-- INPUT DATA follows --
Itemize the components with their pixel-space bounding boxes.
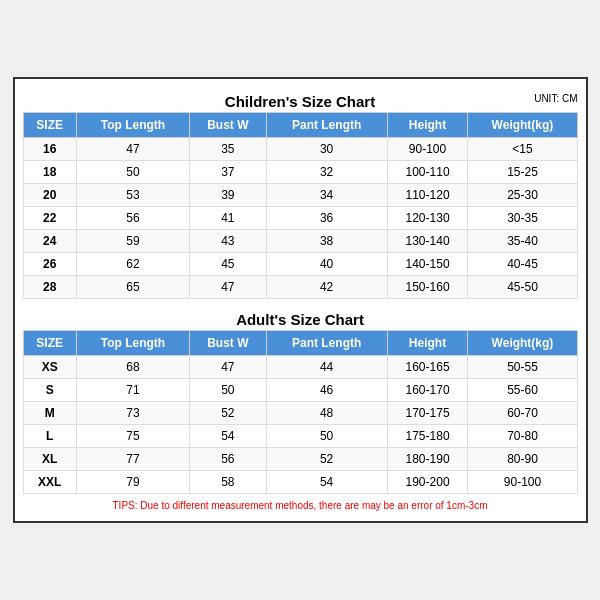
table-cell: 30-35 xyxy=(468,207,577,230)
table-cell: 71 xyxy=(76,379,189,402)
table-cell: 50 xyxy=(76,161,189,184)
table-cell: 50 xyxy=(266,425,387,448)
table-cell: 120-130 xyxy=(387,207,468,230)
table-cell: 60-70 xyxy=(468,402,577,425)
table-row: 18503732100-11015-25 xyxy=(23,161,577,184)
table-cell: XS xyxy=(23,356,76,379)
table-cell: 170-175 xyxy=(387,402,468,425)
col-bust-children: Bust W xyxy=(190,113,267,138)
table-cell: 56 xyxy=(76,207,189,230)
table-cell: 25-30 xyxy=(468,184,577,207)
col-pant-length-children: Pant Length xyxy=(266,113,387,138)
children-title: Children's Size Chart UNIT: CM xyxy=(23,87,578,112)
table-cell: S xyxy=(23,379,76,402)
table-cell: 47 xyxy=(76,138,189,161)
table-cell: 24 xyxy=(23,230,76,253)
table-row: 28654742150-16045-50 xyxy=(23,276,577,299)
col-top-length-adults: Top Length xyxy=(76,331,189,356)
table-cell: 62 xyxy=(76,253,189,276)
table-row: XL775652180-19080-90 xyxy=(23,448,577,471)
table-cell: 32 xyxy=(266,161,387,184)
adults-table-body: XS684744160-16550-55S715046160-17055-60M… xyxy=(23,356,577,494)
table-cell: 79 xyxy=(76,471,189,494)
col-pant-length-adults: Pant Length xyxy=(266,331,387,356)
table-cell: 65 xyxy=(76,276,189,299)
table-cell: 40-45 xyxy=(468,253,577,276)
table-cell: 140-150 xyxy=(387,253,468,276)
table-row: 22564136120-13030-35 xyxy=(23,207,577,230)
adults-title: Adult's Size Chart xyxy=(23,305,578,330)
table-cell: 50 xyxy=(190,379,267,402)
table-cell: 35-40 xyxy=(468,230,577,253)
table-cell: 50-55 xyxy=(468,356,577,379)
table-cell: 35 xyxy=(190,138,267,161)
table-cell: 75 xyxy=(76,425,189,448)
size-chart-container: Children's Size Chart UNIT: CM SIZE Top … xyxy=(13,77,588,523)
table-cell: L xyxy=(23,425,76,448)
table-cell: 56 xyxy=(190,448,267,471)
table-cell: 43 xyxy=(190,230,267,253)
table-row: S715046160-17055-60 xyxy=(23,379,577,402)
table-cell: 180-190 xyxy=(387,448,468,471)
col-height-adults: Height xyxy=(387,331,468,356)
children-title-text: Children's Size Chart xyxy=(225,93,375,110)
table-cell: 100-110 xyxy=(387,161,468,184)
table-cell: 16 xyxy=(23,138,76,161)
table-cell: 70-80 xyxy=(468,425,577,448)
table-cell: XL xyxy=(23,448,76,471)
table-cell: 190-200 xyxy=(387,471,468,494)
col-size-adults: SIZE xyxy=(23,331,76,356)
table-cell: 44 xyxy=(266,356,387,379)
table-row: 20533934110-12025-30 xyxy=(23,184,577,207)
table-cell: 175-180 xyxy=(387,425,468,448)
table-row: 26624540140-15040-45 xyxy=(23,253,577,276)
col-height-children: Height xyxy=(387,113,468,138)
table-cell: 37 xyxy=(190,161,267,184)
unit-label-children: UNIT: CM xyxy=(534,93,577,104)
table-cell: 77 xyxy=(76,448,189,471)
table-cell: 47 xyxy=(190,356,267,379)
table-cell: 34 xyxy=(266,184,387,207)
table-row: L755450175-18070-80 xyxy=(23,425,577,448)
table-cell: 130-140 xyxy=(387,230,468,253)
adults-header-row: SIZE Top Length Bust W Pant Length Heigh… xyxy=(23,331,577,356)
children-size-table: SIZE Top Length Bust W Pant Length Heigh… xyxy=(23,112,578,299)
adults-title-text: Adult's Size Chart xyxy=(236,311,364,328)
table-row: XXL795854190-20090-100 xyxy=(23,471,577,494)
children-table-body: 1647353090-100<1518503732100-11015-25205… xyxy=(23,138,577,299)
table-cell: 38 xyxy=(266,230,387,253)
table-cell: 46 xyxy=(266,379,387,402)
table-cell: 45 xyxy=(190,253,267,276)
table-cell: 53 xyxy=(76,184,189,207)
table-cell: 41 xyxy=(190,207,267,230)
table-cell: 54 xyxy=(266,471,387,494)
col-bust-adults: Bust W xyxy=(190,331,267,356)
table-cell: 90-100 xyxy=(387,138,468,161)
table-cell: 55-60 xyxy=(468,379,577,402)
table-cell: M xyxy=(23,402,76,425)
adults-size-table: SIZE Top Length Bust W Pant Length Heigh… xyxy=(23,330,578,494)
table-cell: 52 xyxy=(190,402,267,425)
table-cell: <15 xyxy=(468,138,577,161)
col-size-children: SIZE xyxy=(23,113,76,138)
table-cell: 80-90 xyxy=(468,448,577,471)
table-cell: 20 xyxy=(23,184,76,207)
table-cell: 47 xyxy=(190,276,267,299)
table-cell: 59 xyxy=(76,230,189,253)
children-header-row: SIZE Top Length Bust W Pant Length Heigh… xyxy=(23,113,577,138)
col-top-length-children: Top Length xyxy=(76,113,189,138)
table-cell: 73 xyxy=(76,402,189,425)
table-cell: 22 xyxy=(23,207,76,230)
table-cell: 52 xyxy=(266,448,387,471)
table-cell: 36 xyxy=(266,207,387,230)
tips-text: TIPS: Due to different measurement metho… xyxy=(23,494,578,513)
table-cell: 48 xyxy=(266,402,387,425)
table-cell: 45-50 xyxy=(468,276,577,299)
table-cell: 54 xyxy=(190,425,267,448)
table-cell: XXL xyxy=(23,471,76,494)
table-cell: 39 xyxy=(190,184,267,207)
table-cell: 160-165 xyxy=(387,356,468,379)
table-row: XS684744160-16550-55 xyxy=(23,356,577,379)
table-cell: 30 xyxy=(266,138,387,161)
table-cell: 42 xyxy=(266,276,387,299)
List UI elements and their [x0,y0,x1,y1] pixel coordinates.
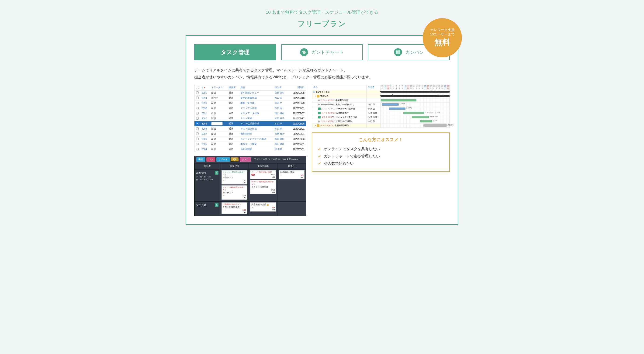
assignee-link[interactable]: 冨田 健司 [275,138,285,140]
kanban-filter-tab[interactable]: QA [231,158,238,162]
table-row[interactable]: 3093新規通常機能一覧作成末永 文2020/03/23 [194,100,306,106]
table-row[interactable]: 3089進行中 ▾通常テスト仕様書作成水口 崇2020/06/08 [194,121,306,126]
table-row[interactable]: 3085新規通常本番サーバ構築冨田 健司2020/07/01 [194,142,306,147]
table-row[interactable]: 3086新規通常ステージングサーバ構築冨田 健司2020/06/03 [194,136,306,142]
table-row[interactable]: 3092新規通常マニュアル作成水口 崇2020/07/01 [194,106,306,111]
assignee-link[interactable]: 冨田 健司 [275,112,285,114]
gantt-ticket-link[interactable]: タスク #3075 [321,99,334,102]
ticket-title-link[interactable]: マスタデータ登録 [240,112,259,114]
assignee-link[interactable]: 冨田 健司 [275,143,285,145]
assignee-link[interactable]: 水口 崇 [275,107,282,109]
gantt-row[interactable]: ◧ ECサイト構築要件定義レビュー [312,90,450,94]
kanban-card[interactable]: 共通機能の単体テストテスト仕様書作成↔3/104H [222,202,248,214]
ticket-title-link[interactable]: 要件定義レビュー [240,92,259,94]
kanban-card[interactable]: 共通機能の実装↔3/53H [279,170,304,179]
assignee-link[interactable]: 大橋 宏行 [275,132,285,135]
ticket-id-link[interactable]: 3088 [202,128,207,130]
ticket-title-link[interactable]: テスト仕様書作成 [240,122,259,125]
row-checkbox[interactable] [196,107,198,109]
kanban-filter-tab[interactable]: 機能 [196,157,205,162]
kanban-lane[interactable]: チケット削除画面の実装+25/114Hチケット削除画面の単体テストテスト仕様書作… [249,169,278,202]
row-checkbox[interactable] [196,127,198,130]
table-row[interactable]: 3088新規通常テスト観点作成水口 崇2020/06/01 [194,126,306,131]
kanban-lane[interactable] [277,202,306,216]
row-checkbox[interactable] [196,148,198,150]
tab-task[interactable]: タスク管理 [194,44,276,60]
assignee-link[interactable]: 冨田 健司 [275,92,285,94]
select-all-checkbox[interactable] [196,86,199,89]
gantt-bar[interactable] [389,108,406,110]
row-checkbox[interactable] [196,92,198,94]
assignee-link[interactable]: 末永 文 [275,102,282,104]
table-row[interactable]: 3091新規通常マスタデータ登録冨田 健司2020/07/07 [194,111,306,116]
ticket-id-link[interactable]: 3089 [202,122,207,125]
ticket-title-link[interactable]: 機能一覧作成 [240,102,254,104]
kanban-card[interactable]: チケット編集画面の単体テスト単体テスト↔5/287H [222,186,248,200]
gantt-row[interactable]: タスク #3078: 決済機能検討安井 久雄フィードバック 80% [312,111,450,115]
row-checkbox[interactable] [196,122,198,124]
assignee-link[interactable]: 水口 崇 [275,127,282,130]
kanban-card[interactable]: 共通機能の設計 🔒↔3/96H [250,202,276,212]
gantt-row[interactable]: タスク #3079: ユースケース図作成末永 文7 100% [312,106,450,111]
kanban-lane[interactable]: 共通機能の単体テストテスト仕様書作成↔3/104H [220,202,249,216]
row-checkbox[interactable] [196,132,198,135]
gantt-bar[interactable] [381,99,416,102]
gantt-row[interactable]: タスク #3077: セキュリティ要件検討安井 久雄進行中 50% [312,115,450,119]
kanban-lane[interactable]: 共通機能の設計 🔒↔3/96H [249,202,278,216]
row-checkbox[interactable] [196,112,198,114]
ticket-title-link[interactable]: 画面系開発 [240,148,252,150]
ticket-id-link[interactable]: 3084 [202,148,207,151]
ticket-id-link[interactable]: 3094 [202,97,207,99]
gantt-bar[interactable] [382,103,399,106]
gantt-ticket-link[interactable]: タスク #3076 [321,120,334,123]
kanban-filter-tab[interactable]: サポート [216,157,230,162]
gantt-bar[interactable] [424,124,447,127]
gantt-bar[interactable] [420,120,432,122]
task-col-header[interactable]: 題名 [239,85,273,90]
task-col-header[interactable]: 優先度 [227,85,239,90]
table-row[interactable]: 3084新規通常画面系開発林 美琴2020/05/01 [194,147,306,152]
gantt-ticket-link[interactable]: タスク #3078 [321,112,334,114]
ticket-id-link[interactable]: 3087 [202,133,207,135]
ticket-title-link[interactable]: ステージングサーバ構築 [240,138,266,140]
task-col-header[interactable]: ステータス [210,85,227,90]
kanban-filter-tab[interactable]: バグ [206,157,215,162]
ticket-id-link[interactable]: 3085 [202,143,207,146]
table-row[interactable]: 3094進行中通常要件定義書作成水口 崇2020/02/18 [194,96,306,100]
gantt-ticket-link[interactable]: タスク #3072 [320,124,333,127]
row-checkbox[interactable] [196,102,198,104]
kanban-card[interactable]: チケット削除画面の実装+25/114H [250,170,276,179]
table-row[interactable]: 3095新規通常要件定義レビュー冨田 健司2020/02/28 [194,90,306,96]
ticket-id-link[interactable]: 3091 [202,112,207,115]
row-checkbox[interactable] [196,117,198,120]
ticket-title-link[interactable]: 要件定義書作成 [240,96,257,99]
ticket-title-link[interactable]: テスト観点作成 [240,127,257,130]
row-checkbox[interactable] [196,138,198,140]
ticket-id-link[interactable]: 3093 [202,102,207,104]
ticket-title-link[interactable]: 機能系開発 [240,132,252,135]
gantt-row[interactable]: 🗎 タスク #3075: 機能要件検討 [312,98,450,102]
assignee-link[interactable]: 水口 崇 [275,122,282,125]
gantt-row[interactable]: 🗎 タスク #3076: 対応デバイス検討水口 崇済 0% [312,119,450,123]
row-checkbox[interactable] [196,143,198,145]
gantt-ticket-link[interactable]: タスク #3077 [321,116,334,119]
gantt-bar[interactable] [412,116,429,118]
gantt-bar[interactable] [403,112,424,114]
kanban-filter-tab[interactable]: タスク [240,157,251,162]
kanban-lane[interactable]: 共通機能の実装↔3/53H [277,169,306,202]
ticket-id-link[interactable]: 3092 [202,107,207,110]
kanban-card[interactable]: チケット削除画面の単体テストテスト仕様書作成↔6/136H [250,180,276,194]
kanban-lane[interactable]: チケット一覧画面の統合テスト結合テスト↔6/58Hチケット編集画面の単体テスト単… [220,169,249,202]
task-col-header[interactable]: # ▼ [200,85,210,90]
gantt-ticket-link[interactable]: タスク #3080 [321,103,334,106]
gantt-row[interactable]: ▼ タスク #3072: 非機能要件検討新規 0% [312,123,450,128]
ticket-title-link[interactable]: マニュアル作成 [240,107,257,109]
table-row[interactable]: 3090新規通常テスト実施米田 雅子2020/06/17 [194,116,306,121]
tab-gantt[interactable]: ガントチャート [281,44,363,60]
assignee-link[interactable]: 水口 崇 [275,96,282,99]
gantt-row[interactable]: 🗎 タスク #3080: 業務フロー洗い出し水口 崇7 100% [312,102,450,106]
ticket-id-link[interactable]: 3095 [202,92,207,94]
task-col-header[interactable]: 開始日 [288,85,306,90]
ticket-id-link[interactable]: 3086 [202,138,207,140]
task-col-header[interactable] [194,85,200,90]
-- INPUT DATA concluded --
Report only how many lines in the entries above contain the string "task".

WRITTEN RESPONSE:
7